Newsletter October 2009

For previous Newsletters, please click here

Global Economies and markets

The rally continues although momentum may have weakened slightly over the last week or so. The FTSE 100 finished yesterday below 5000 after its best quarterly percentage rise ever. Is this the sign of the bear getting his revenge. News about economies worldwide is mixed with China seeming to have restocked and possibly steadying a little. While depending on the reports emanating from individual developed economies one can take ones pick of which trend you believe. No doubt that house prices are fluctuating in the US and UK and even firming somewhat, but on low volumes. Retail figures are just as volatile. A constant stream of new figures, such as these might persuade you that all our troubles are over or conversely that a mighty fall in stocks is going to occur imminently.

The Baltic Dry Index was moving lower for much of August and has continued to fall almost uninterrupted through September. It flirted with the 2000 level but is now at 2357. Latest moves have seen a bounce over the last week from what may be another bottom. The previous weakness can probably be linked to lower activity in China.

UK Economy & Politics

We are now in the party political conference season. With New Labour’s jamboree in full swing, an off the cuff comment by chancellor or ministers can easily upset markets. True, they are in a pickle and seem to be promising the electorate anything in the hope of winning a capful of votes. I believe their goose is cooked and no amount of window dressing is going to save them at the polls. They may have thought the scrappage scheme would magically engineer a fantastic recovery but while assisting companies it must soon end, and the VAT loosening will soon be reversed too.

House prices and new house sales are in many eyes the key to many problems in the economy. Statistics show that house prices to earnings ratios have reduced in the last 12 months, even so, they are above the long term average. This fact, suggests that house prices may have further to fall as the cycle may not have unwound fully yet. One company countered that argument by stating that skip hire had risen by 38% suggesting that at least some families were upping sticks. Or does it mean people are improving not moving. An incontrovertible fact, is that lending is increasing although still lower than last year.

Commodities

Gold has been to the top of the mountain (over $1000) within the last fortnight and scaled the peak again on Friday 2nd. However reports suggest it may be high relative to it long term valuation. Oil has settled in a narrow range between $65 and $75 a barrel. With Friday’s price close to the lower end. In spite of OPEC’s reduction in quotas, supply is still pre-eminent in the marketplace. Interestingly, Russia’s output in September averaged over 10m bls per day which took the country to top spot above Saudi Arabia which is constrained by OPEC cuts.

Currencies

Sterling has continued its bout of weakness which Mervyn King defined as helpful for our trading balance. The powers that be are pinning hopes that trade, tourism and the economy as a whole will seize the day and make the most of the respite to improve our standing. The US$ and Yen have both been sent higher by the latest depressing payroll data.

UK Stocks

The FTSE 100 has demonstrated its ability to climb a wall of worry and easily scaled the 5000 level. The latest reality check has brought it below that level again. I will go still guess that a pull back will occur, somewhere between October and November.

Again this week there were only three new lows while new highs were buoyant at 25 (inc. 6 gilt edged). The general story of September as a whole was the much greater proportion of risers throughout.
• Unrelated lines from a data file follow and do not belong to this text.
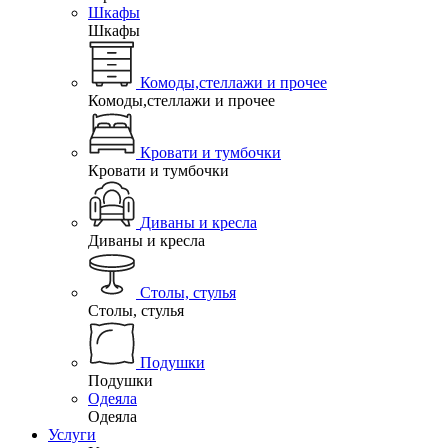
Шкафы
Шкафы
Комоды,стеллажи и прочее
Комоды,стеллажи и прочее
Кровати и тумбочки
Кровати и тумбочки
Диваны и кресла
Диваны и кресла
Столы, стулья
Столы, стулья
Подушки
Подушки
Одеяла
Одеяла
Услуги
By contrast to the summer months only eight sectors are in negative territory for the year with 21 sectors acheiving plus 20% since Jan 1st. The FTSE Small Cap index and the FTSE 250 are up 53 and 40% respectively. Difficult to credit perhaps.

Mobius investments

Mobius have continued to sit on their hands over the holiday period. The next meeting has had to be rescheduled for October 6th so little has been decided about new investments in the interim. Hopefully we will have a good attendance and can make some good decisions to consolidate our 2009 gains.

Our portfolio has taken on a much more promising look recently with a couple of shares in elevated territory and others, merely positive and maybe it would be wise to take some profit considering that the market might reverse and erase current gains.

I took a useful profit on some Ashtead shares at 94p when they touched a 12 month high of 96 pence two weeks ago. They have since fallen about 10% and it is possible I will repurchase although I had wished to invest in Pressure Technology with a portion of the proceeds. Pressure issued interesting results which sent the SP soaring, rather upstaging me. My efforts with Persimmon were OK, in that I realised a large profit but later they continued to rise and I was disappointed to be out of that positive run. Now, at a lower level I may again try to jump on the rising escalator. For the moment, it is watch and wait for opportunity. With Surgical innovations, debt free and issuing a positive interim report I took chance to increase my holding substantially while reducing my average buy price.

Happy investing to all. I have booked my train for the World Money Show in London on Oct 31st. See you there perhaps.

Martin Longman - Acknowledgements to Daily Telegraph and FT.